A few days after the engagement was
announced Mrs. Honeychurch made Lucy and her Fiasco
come to a little garden-party in the neighbourhood,
for naturally she wanted to show people that her daughter
was marrying a presentable man.
Cecil was more than presentable; he
looked distinguished, and it was very pleasant to
see his slim figure keeping step with Lucy, and his
long, fair face responding when Lucy spoke to him.
People congratulated Mrs.

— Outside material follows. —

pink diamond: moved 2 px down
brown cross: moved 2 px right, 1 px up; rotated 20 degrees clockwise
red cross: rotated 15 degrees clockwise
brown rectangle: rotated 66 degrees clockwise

Honeychurch, which is, I
believe, a social blunder, but it pleased her, and
she introduced Cecil rather indiscriminately to some
stuffy dowagers.
At tea a misfortune took place:
a cup of coffee was upset over Lucy’s figured
silk, and though Lucy feigned indifference, her mother
feigned nothing of the sort but dragged her indoors
to have the frock treated by a sympathetic maid.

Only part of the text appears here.